→ Data in this exercise:
================

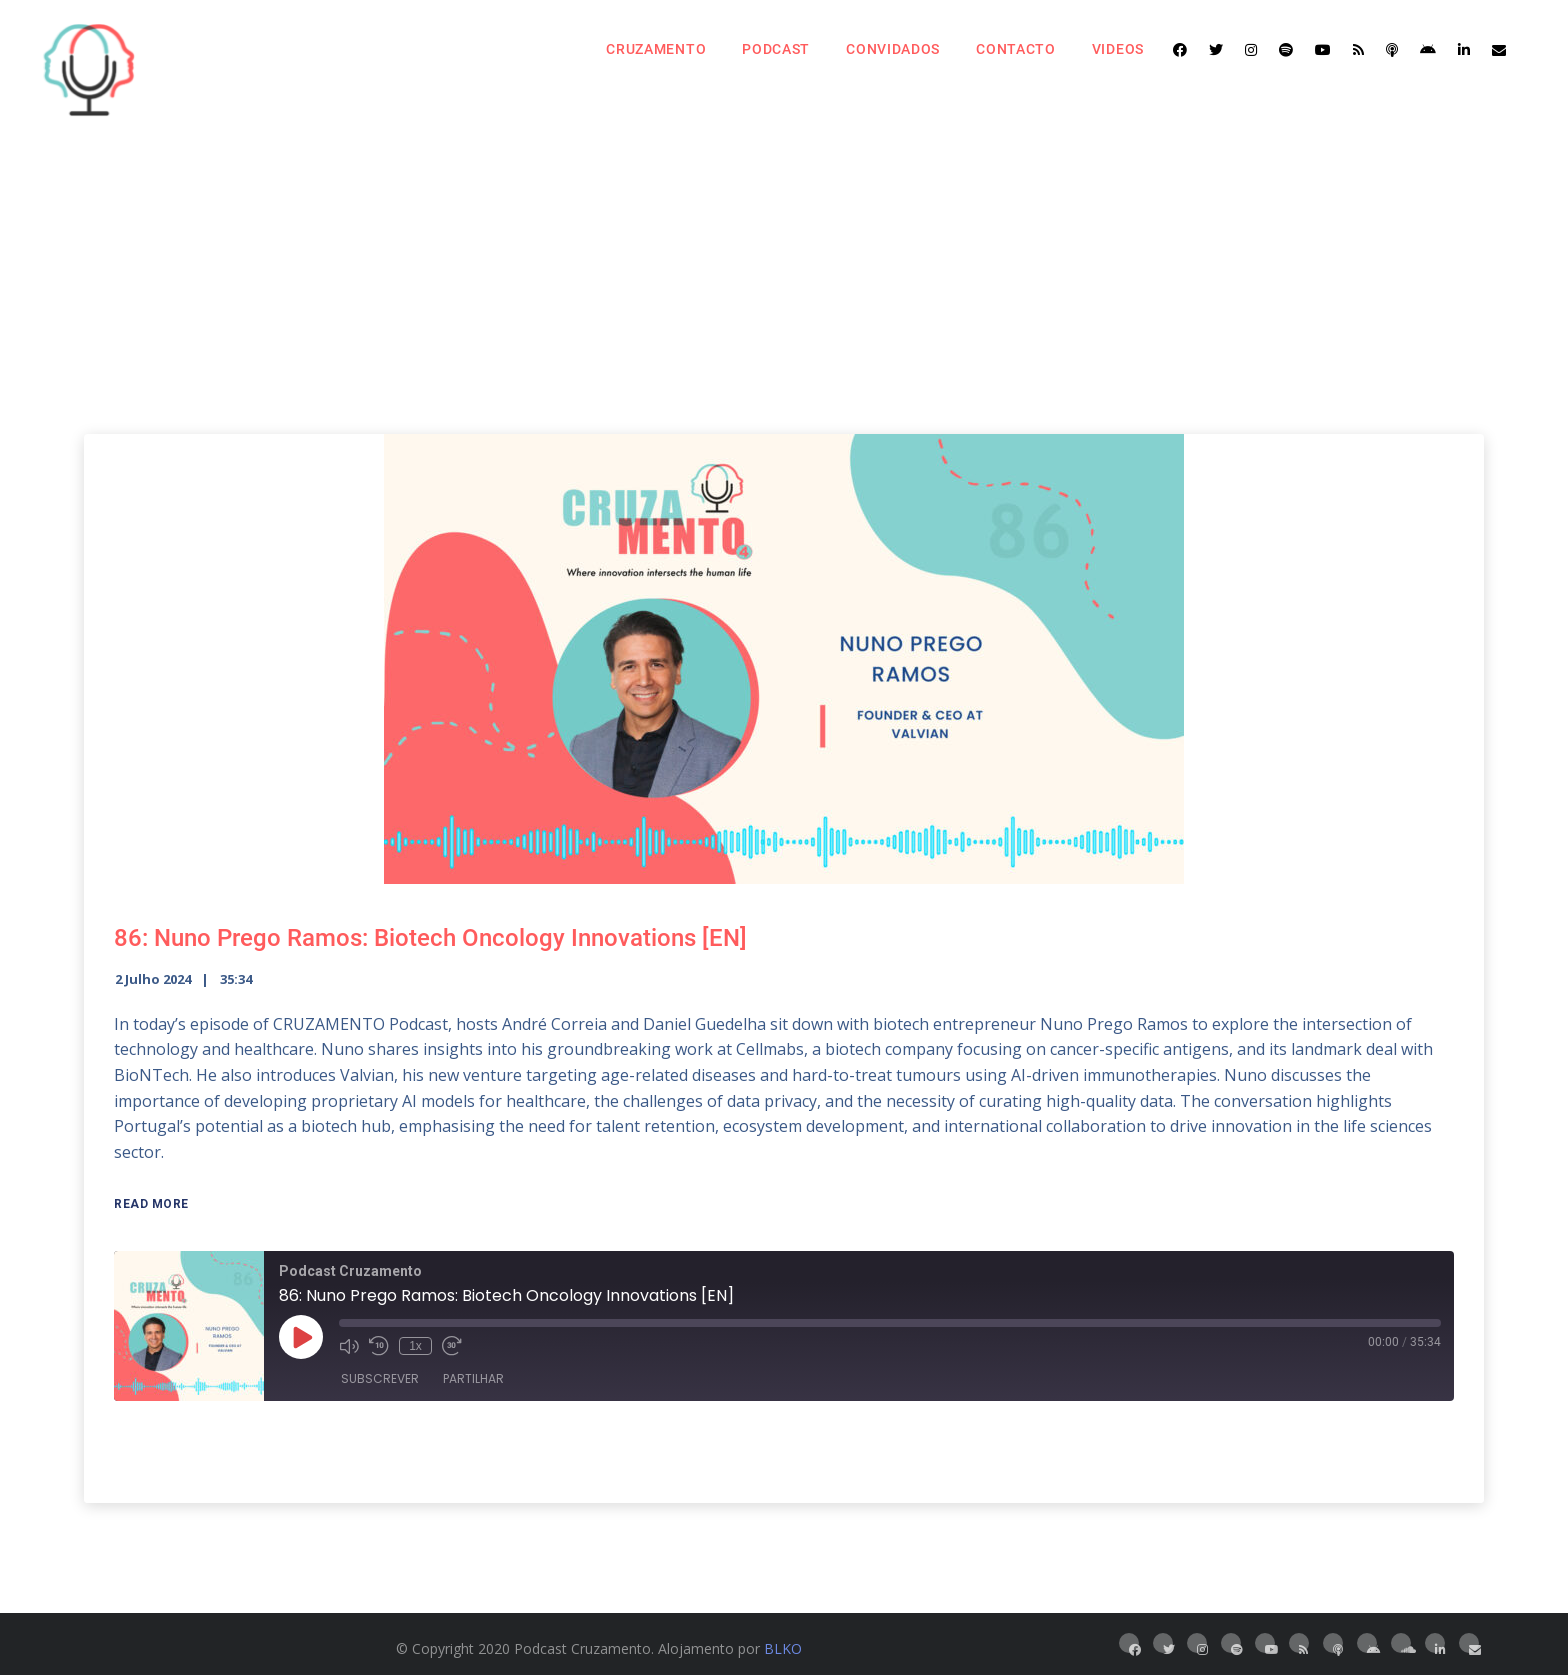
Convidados (893, 49)
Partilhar (473, 1378)
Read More (151, 1204)
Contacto (1016, 49)
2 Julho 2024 (153, 979)
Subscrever (380, 1378)
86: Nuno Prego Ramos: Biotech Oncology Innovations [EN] (430, 938)
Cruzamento (656, 49)
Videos (1118, 49)
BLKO (783, 1648)
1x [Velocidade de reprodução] (415, 1346)
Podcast (776, 49)
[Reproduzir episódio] (301, 1337)
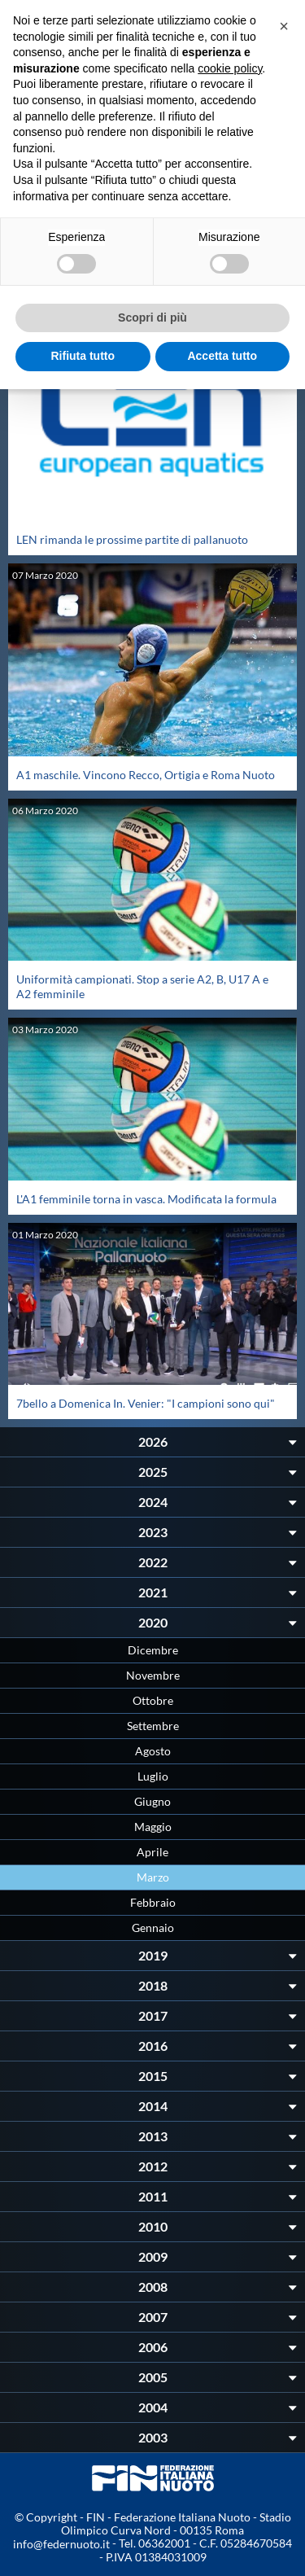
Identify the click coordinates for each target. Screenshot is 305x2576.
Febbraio (153, 1902)
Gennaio (153, 1927)
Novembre (153, 1675)
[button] (284, 26)
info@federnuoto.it (61, 2544)
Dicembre (153, 1650)
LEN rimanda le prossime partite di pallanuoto (132, 539)
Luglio (152, 1776)
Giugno (152, 1801)
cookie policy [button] (230, 68)
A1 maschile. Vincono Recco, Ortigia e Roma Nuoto (145, 775)
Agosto (153, 1751)
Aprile (152, 1852)
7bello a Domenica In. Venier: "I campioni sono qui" (145, 1403)
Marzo (153, 1877)
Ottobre (153, 1700)
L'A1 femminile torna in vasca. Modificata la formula (146, 1199)
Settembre (153, 1726)
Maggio (153, 1826)
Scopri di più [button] (152, 317)
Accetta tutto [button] (222, 355)
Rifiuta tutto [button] (82, 355)
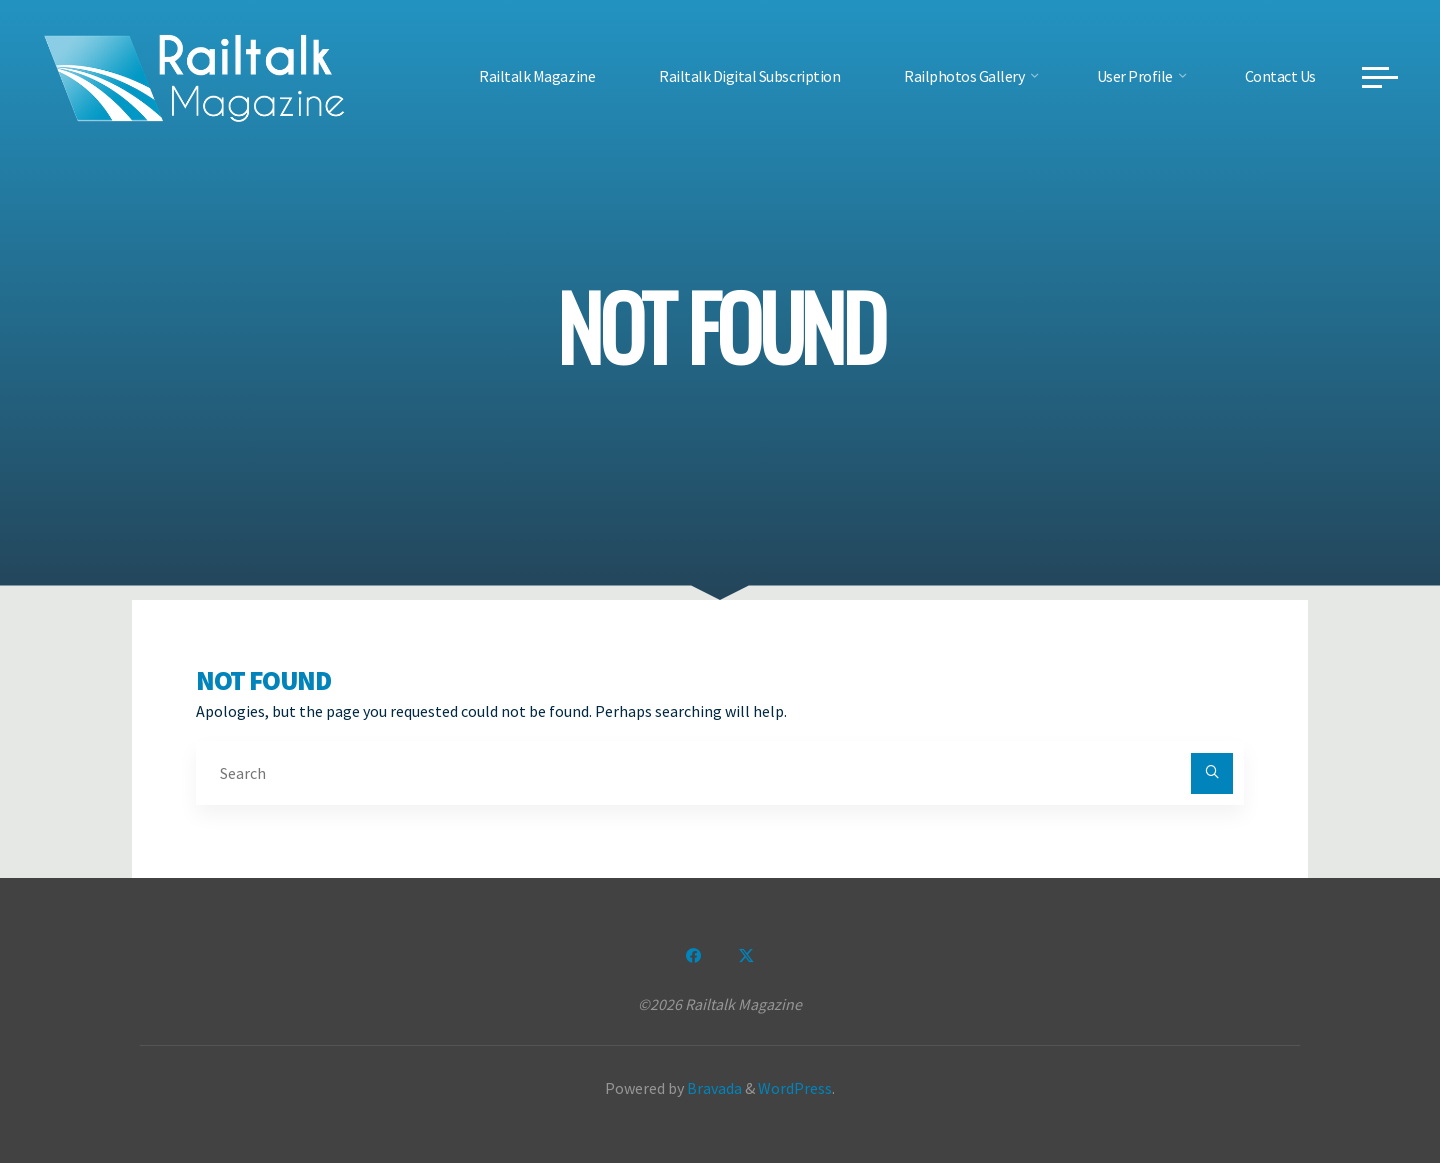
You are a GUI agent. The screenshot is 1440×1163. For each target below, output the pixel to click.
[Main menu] (1380, 77)
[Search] (1212, 774)
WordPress (795, 1088)
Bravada (713, 1088)
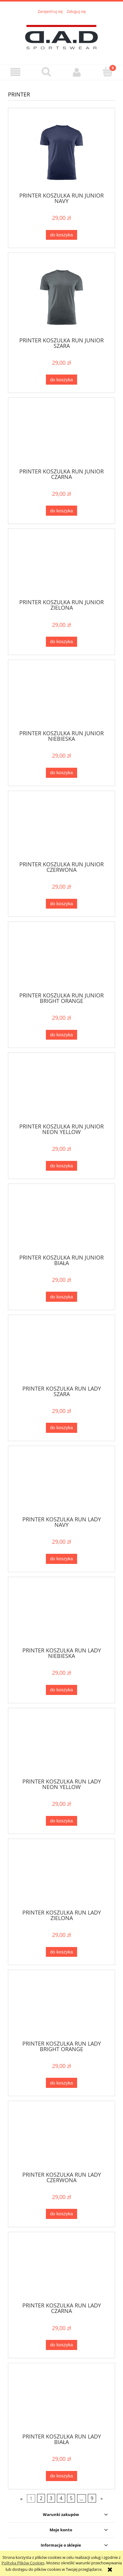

================

→ What to do:
Nothing but the listing, copied exactly and stripped of its images, should appear in the response.

→ Output for this task:
Convidados (893, 49)
Partilhar (473, 1378)
Read More (151, 1204)
Contacto (1016, 49)
2 Julho 2024 (153, 979)
Subscrever (380, 1378)
86: Nuno Prego Ramos: Biotech Oncology Innovations [EN] (430, 938)
Cruzamento (656, 49)
Videos (1118, 49)
BLKO (783, 1648)
1x [Velocidade de reprodução] (415, 1346)
Podcast (776, 49)
[Reproduzir episódio] (301, 1337)
Identify the click coordinates for each target. Screenshot is 305x2576.
Febbraio (153, 1902)
Gennaio (153, 1927)
Novembre (153, 1675)
[button] (284, 26)
info@federnuoto.it (61, 2544)
Dicembre (153, 1650)
LEN rimanda le prossime partite di pallanuoto (132, 539)
Luglio (152, 1776)
Giugno (152, 1801)
cookie policy [button] (230, 68)
A1 maschile. Vincono Recco, Ortigia e Roma Nuoto (145, 775)
Agosto (153, 1751)
Aprile (152, 1852)
7bello a Domenica In. Venier: "I campioni sono qui" (145, 1403)
Marzo (153, 1877)
Ottobre (153, 1700)
L'A1 femminile torna in vasca. Modificata la formula (146, 1199)
Settembre (153, 1726)
Maggio (153, 1826)
Scopri di più [button] (152, 317)
Accetta tutto [button] (222, 355)
Rifiuta tutto [button] (82, 355)
You are a GUI agent. The screenshot is 1440×1163. For each target below, output the pixel to click.
[Main menu] (1380, 77)
[Search] (1212, 774)
WordPress (795, 1088)
Bravada (713, 1088)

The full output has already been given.